(PROBLEM REQUIREMENTS) Please return each entry that follows exactly as given, but without pictures.

(Page images and extracted text)
────────────────────────────────────────
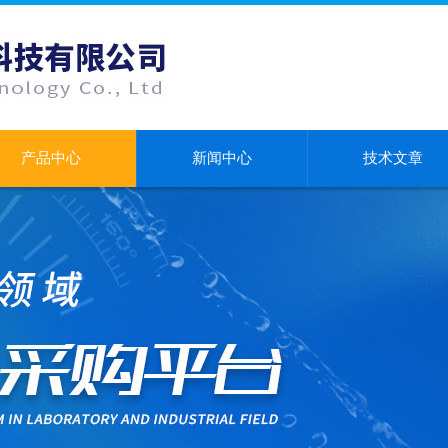
产品中心
新闻中心
技术文章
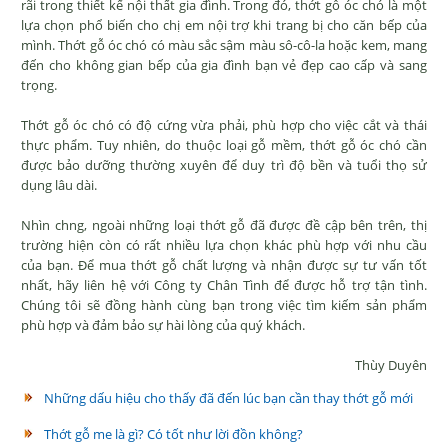
rãi trong thiết kế nội thất gia đình. Trong đó, thớt gỗ óc chó là một
lựa chọn phổ biến cho chị em nội trợ khi trang bị cho căn bếp của
mình. Thớt gỗ óc chó có màu sắc sậm màu sô-cô-la hoặc kem, mang
đến cho không gian bếp của gia đình bạn vẻ đẹp cao cấp và sang
trọng.
Thớt gỗ óc chó có độ cứng vừa phải, phù hợp cho việc cắt và thái
thực phẩm. Tuy nhiên, do thuộc loại gỗ mềm, thớt gỗ óc chó cần
được bảo dưỡng thường xuyên để duy trì độ bền và tuổi thọ sử
dụng lâu dài.
Nhìn chng, ngoài những loại thớt gỗ đã được đề cập bên trên, thị
trường hiện còn có rất nhiều lựa chọn khác phù hợp với nhu cầu
của bạn. Để mua thớt gỗ chất lượng và nhận được sự tư vấn tốt
nhất, hãy liên hệ với Công ty Chân Tình để được hỗ trợ tận tình.
Chúng tôi sẽ đồng hành cùng bạn trong việc tìm kiếm sản phẩm
phù hợp và đảm bảo sự hài lòng của quý khách.
Thùy Duyên
Những dấu hiệu cho thấy đã đến lúc bạn cần thay thớt gỗ mới
Thớt gỗ me là gì? Có tốt như lời đồn không?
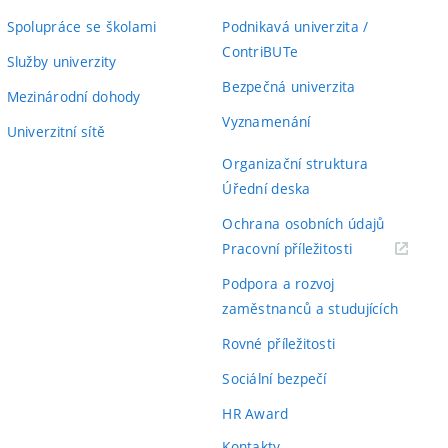
Spolupráce se školami
Podnikavá univerzita /
ContriBUTe
Služby univerzity
Bezpečná univerzita
Mezinárodní dohody
Vyznamenání
Univerzitní sítě
Organizační struktura
Úřední deska
Ochrana osobních údajů
(externí
Pracovní příležitosti
odkaz)
Podpora a rozvoj
zaměstnanců a studujících
Rovné příležitosti
Sociální bezpečí
HR Award
Kontakty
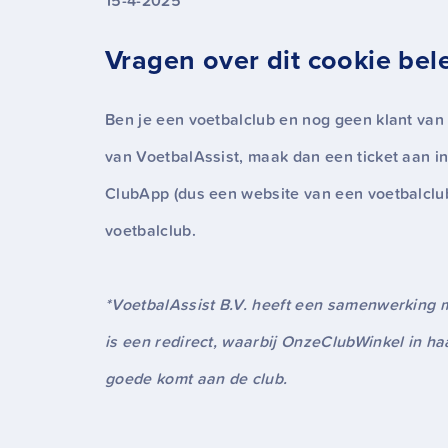
15-4-2025
Vragen over dit cookie bel
Ben je een voetbalclub en nog geen klant van
van VoetbalAssist, maak dan een ticket aan in
ClubApp (dus een website van een voetbalclub
voetbalclub.
*VoetbalAssist B.V. heeft een samenwerking m
is een redirect, waarbij OnzeClubWinkel in h
goede komt aan de club.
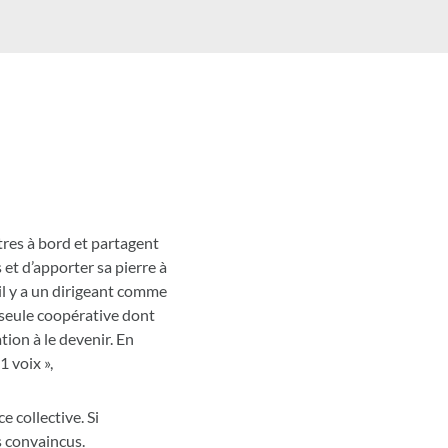
tres à bord et partagent
 et d’apporter sa pierre à
 il y a un dirigeant comme
a seule coopérative dont
tion à le devenir. En
 voix »,
e collective. Si
es convaincus.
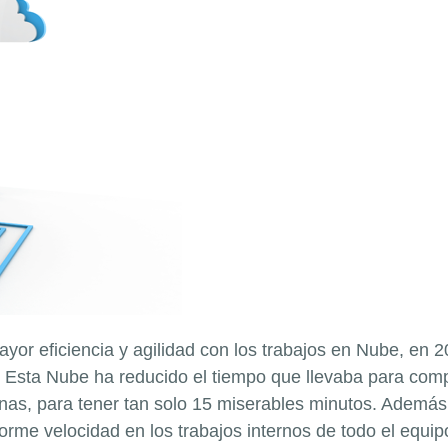
ayor eficiencia y agilidad con los trabajos en Nube, en
Esta Nube ha reducido el tiempo que llevaba para comp
s, para tener tan solo 15 miserables minutos. Además, h
me velocidad en los trabajos internos de todo el equip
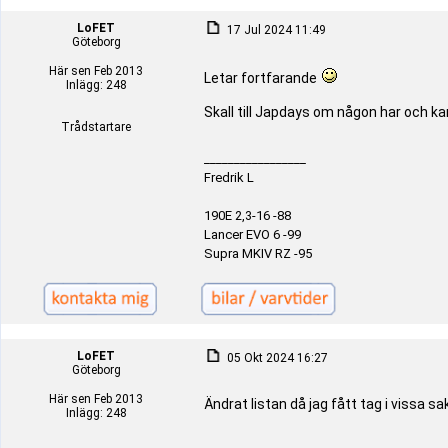
LoFET
17 Jul 2024 11:49
Göteborg
Här sen Feb 2013
Letar fortfarande
Inlägg: 248
Skall till Japdays om någon har och k
Trådstartare
_________________
Fredrik L
190E 2,3-16 -88
Lancer EVO 6 -99
Supra MKIV RZ -95
LoFET
05 Okt 2024 16:27
Göteborg
Här sen Feb 2013
Ändrat listan då jag fått tag i vissa sa
Inlägg: 248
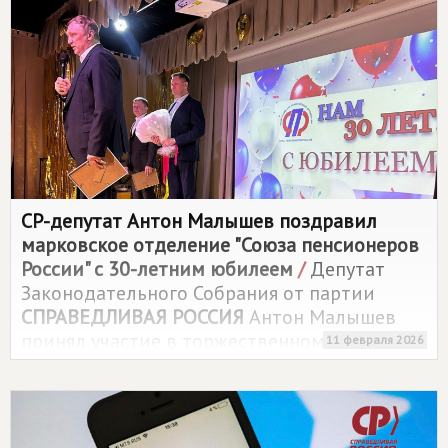
которую озвучила председатель фракции
СПРАВЕДЛИВАЯ РОССИЯ
Лариса Егорова.
СР-депутат Антон Малышев поздравил
марковское отделение "Союза пенсионеров
России" с 30-летним юбилеем
/
Депутат
Законодательного Собрания от партии
СПРАВЕДЛИВАЯ РОССИЯ
Антон Малышев
принял участие в торжественном
11 февраля 2026
мероприятии, посвященном 30-летию
со дня основания местного отделения
"Союза пенсионеров России" в рабочем
поселке Маркова.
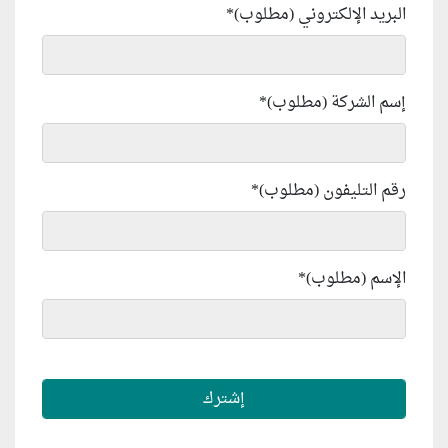
البريد الإلكتروني (مطلوب)
*
إسم الشركة (مطلوب)
*
رقم التليفون (مطلوب)
*
الإسم (مطلوب)
*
────────────────────────────────────────
(TASK ANSWER)
产品中心
新闻中心
技术文章
rãi trong thiết kế nội thất gia đình. Trong đó, thớt gỗ óc chó là một
lựa chọn phổ biến cho chị em nội trợ khi trang bị cho căn bếp của
mình. Thớt gỗ óc chó có màu sắc sậm màu sô-cô-la hoặc kem, mang
đến cho không gian bếp của gia đình bạn vẻ đẹp cao cấp và sang
trọng.
Thớt gỗ óc chó có độ cứng vừa phải, phù hợp cho việc cắt và thái
thực phẩm. Tuy nhiên, do thuộc loại gỗ mềm, thớt gỗ óc chó cần
được bảo dưỡng thường xuyên để duy trì độ bền và tuổi thọ sử
dụng lâu dài.
Nhìn chng, ngoài những loại thớt gỗ đã được đề cập bên trên, thị
trường hiện còn có rất nhiều lựa chọn khác phù hợp với nhu cầu
của bạn. Để mua thớt gỗ chất lượng và nhận được sự tư vấn tốt
nhất, hãy liên hệ với Công ty Chân Tình để được hỗ trợ tận tình.
Chúng tôi sẽ đồng hành cùng bạn trong việc tìm kiếm sản phẩm
phù hợp và đảm bảo sự hài lòng của quý khách.
Thùy Duyên
Những dấu hiệu cho thấy đã đến lúc bạn cần thay thớt gỗ mới
Thớt gỗ me là gì? Có tốt như lời đồn không?
Spolupráce se školami
Podnikavá univerzita /
ContriBUTe
Služby univerzity
Bezpečná univerzita
Mezinárodní dohody
Vyznamenání
Univerzitní sítě
Organizační struktura
Úřední deska
Ochrana osobních údajů
(externí
Pracovní příležitosti
odkaz)
Podpora a rozvoj
zaměstnanců a studujících
Rovné příležitosti
Sociální bezpečí
HR Award
Kontakty
15-4-2025
Vragen over dit cookie bel
Ben je een voetbalclub en nog geen klant van
van VoetbalAssist, maak dan een ticket aan in
ClubApp (dus een website van een voetbalclub
voetbalclub.
*VoetbalAssist B.V. heeft een samenwerking m
is een redirect, waarbij OnzeClubWinkel in h
goede komt aan de club.
tres à bord et partagent
 et d’apporter sa pierre à
 il y a un dirigeant comme
a seule coopérative dont
tion à le devenir. En
 voix »,
e collective. Si
es convaincus.
ayor eficiencia y agilidad con los trabajos en Nube, en
Esta Nube ha reducido el tiempo que llevaba para comp
s, para tener tan solo 15 miserables minutos. Además, h
me velocidad en los trabajos internos de todo el equip
LoFET
17 Jul 2024 11:49
Göteborg
Här sen Feb 2013
Letar fortfarande
Inlägg: 248
Skall till Japdays om någon har och k
Trådstartare
_________________
Fredrik L
190E 2,3-16 -88
Lancer EVO 6 -99
Supra MKIV RZ -95
LoFET
05 Okt 2024 16:27
Göteborg
Här sen Feb 2013
Ändrat listan då jag fått tag i vissa sa
Inlägg: 248
которую озвучила председатель фракции
СПРАВЕДЛИВАЯ РОССИЯ
Лариса Егорова.
СР-депутат Антон Малышев поздравил
марковское отделение "Союза пенсионеров
России" с 30-летним юбилеем
/
Депутат
Законодательного Собрания от партии
СПРАВЕДЛИВАЯ РОССИЯ
Антон Малышев
принял участие в торжественном
11 февраля 2026
мероприятии, посвященном 30-летию
со дня основания местного отделения
"Союза пенсионеров России" в рабочем
поселке Маркова.
البريد الإلكتروني (مطلوب)
*
إسم الشركة (مطلوب)
*
رقم التليفون (مطلوب)
*
الإسم (مطلوب)
*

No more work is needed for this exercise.